The boss of international oil and gas facility-service provider Petrofac said yesterday it was well positioned to take advantage of opportunities.
The comment from chief executive Ayman Asfari came as the company issued a positive trading update.
Chief financial officer Keith Roberts later told the Press and Journal that Petrofac was relatively well positioned for opportunities that may arise in the current difficult markets, but was not flagging up mergers and acquisitions specifically. He added, however: “There are a lot of people quite interested in talking to us about us working with them; smaller independent oil and gas companies in particular.”
Mr Roberts said these firms were finding it more difficult to get their traditional means of funding at this time.
Petrofac said in the trading update that its good operational performance had continued in the second half of the year and the board anticipated that, in the absence of unforeseen circumstances, net profits for 2008 would be in line with market expectations. The average of analyst forecasts is about £168.5million.
Mr Asfari said: “We are very pleased with the performance of the group over the year which has delivered record revenue and profits.

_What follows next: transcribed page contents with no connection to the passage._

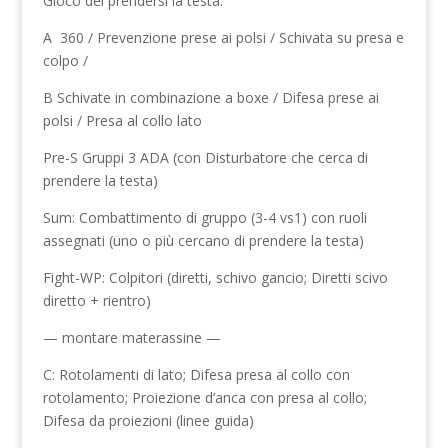
Gioco del prendersi la testa.
A
360 / Prevenzione prese ai polsi / Schivata su presa e
colpo /
B Schivate in combinazione a boxe / Difesa prese ai
polsi / Presa al collo lato
Pre-S Gruppi 3 ADA (con Disturbatore che cerca di
prendere la testa)
Sum: Combattimento di gruppo (3-4 vs1) con ruoli
assegnati (uno o più cercano di prendere la testa)
Fight-WP: Colpitori (diretti, schivo gancio; Diretti scivo
diretto + rientro)
— montare materassine —
C: Rotolamenti di lato; Difesa presa al collo con
rotolamento; Proiezione d’anca con presa al collo;
Difesa da proiezioni (linee guida)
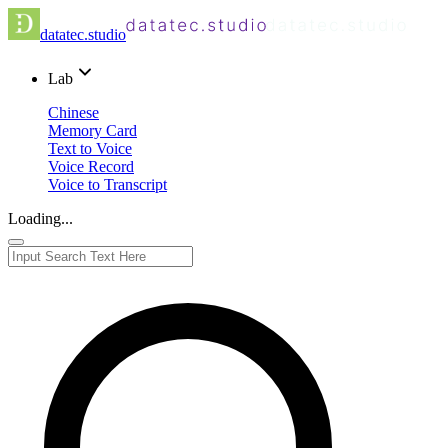
datatec.studio
Lab
Chinese
Memory Card
Text to Voice
Voice Record
Voice to Transcript
Loading...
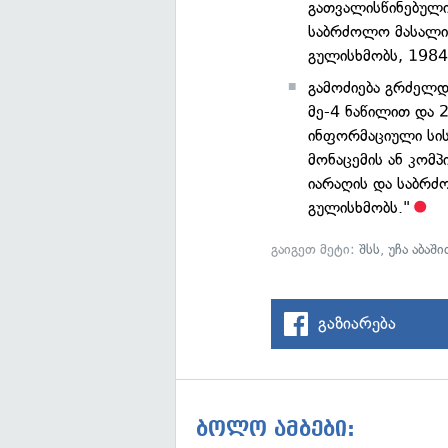
გათვალისწინებული
საბრძოლო მასალის
გულისხმობს, 1984 
გამოძიება გრძელდ
მე-4 ნაწილით და 
ინფორმაციული სის
მონაცემის ან კომ
იარაღის და საბრძ
გულისხმობს."
გაიგეთ მეტი:
შსს
,
უჩა აბაში
გაზიარება
ბოლო ამბები:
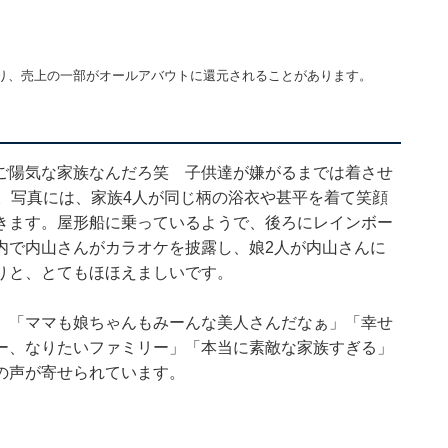
り、売上の一部がオールアバウトに還元されることがあります。
ご陽気な家族なんだろ笑 子供達が嫌がるまでは着させ
。写真には、家族4人が同じ柄の浴衣や甚平を着て笑顔
きます。屋形船に乗っているようで、後ろにレインボー
内で内山さんがカラオケを披露し、娘2人が内山さんに
りと、とてもほほえましいです。
」「ママも娘ちゃんもみーんな美人さんだなぁ」「幸せ
ー、なりたいファミリー」「本当に素敵な家族すぎる」
の声が寄せられています。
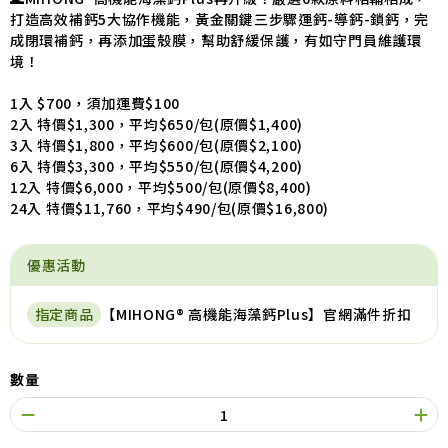
打造高效補鈣5大協作機能，黃金關鍵三步驟運鈣-導鈣-鎖鈣，完
成閉環補鈣，再添加蛋殼膜，幫助舒緩保護，有如守門員維護環
境！
1入 $700，須加運費$100
2入 特價$1,300，平均$650/包(原價$1,400)
3入 特價$1,800，平均$600/包(原價$2,100)
6入 特價$3,300，平均$550/包(原價$4,200)
12入 特價$6,000，平均$500/包(原價$8,400)
24入 特價$11,760，平均$490/包(原價$16,800)
優惠活動
指定商品
【MIHONG® 高機能海藻鈣Plus】官網滿件折扣
數量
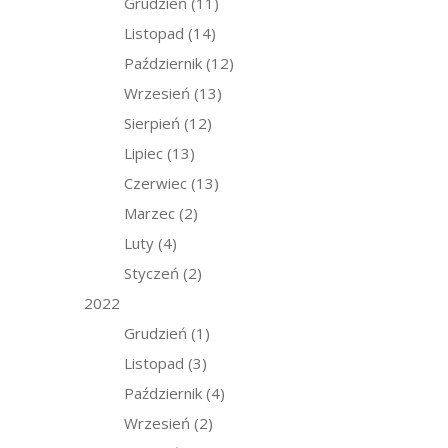
Grudzień
(11)
Listopad
(14)
Październik
(12)
Wrzesień
(13)
Sierpień
(12)
Lipiec
(13)
Czerwiec
(13)
Marzec
(2)
Luty
(4)
Styczeń
(2)
2022
Grudzień
(1)
Listopad
(3)
Październik
(4)
Wrzesień
(2)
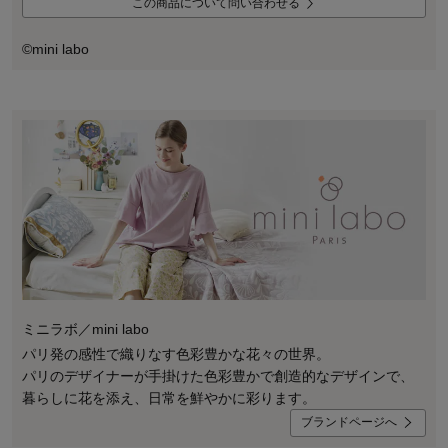
この商品について問い合わせる
©mini labo
ミニラボ／mini labo
パリ発の感性で織りなす色彩豊かな花々の世界。
パリのデザイナーが手掛けた色彩豊かで創造的なデザインで、
暮らしに花を添え、日常を鮮やかに彩ります。
ブランドページへ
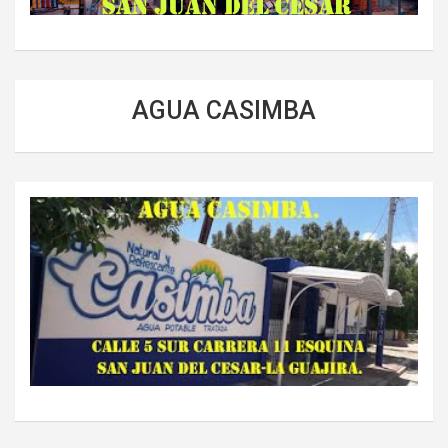
AGUA CASIMBA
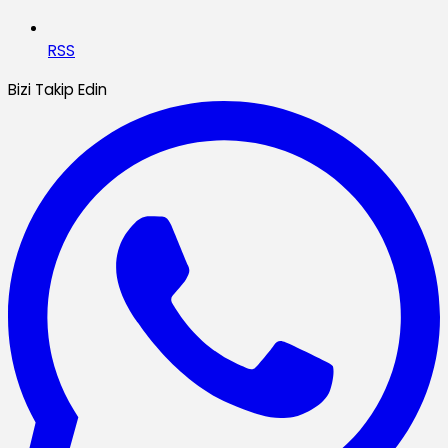
RSS
Bizi Takip Edin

“While we recognise that there will be some pressure on discretionary spending by some of our customers, our backlog gives us good revenue visibility.
“Furthermore, our engineering and construction division’s focus on onshore developments in the Middle East and north Africa and our effective cost structure gives us a strong competitive position. This, together with the strength of our bidding pipeline, gives us confidence in the outlook for 2009 and beyond.
“The group has a strong balance sheet and we are well positioned to take advantage of any opportunities that may arise from current market conditions.”
In the energy-development division, significant progress was said to have been made during the year in preparing the West Don and Don Southwest fields in the UK North Sea, where first oil is expected in the first half of next year.
Petrofac said the Northern Producer floating production facility was now on location and most of the subsea construction work had been completed.
It added: “The development of the Don facilities is on budget and on schedule and the drilling programme has commenced, with final completion operations under way on the first production well on West Don.”
Petrofac employs more than 10,000 people worldwide. Aberdeen is one of four international centres and about half of the group’s staff work out of the Granite City centre.
Shares in the company closed last night up more than 3% at 341p.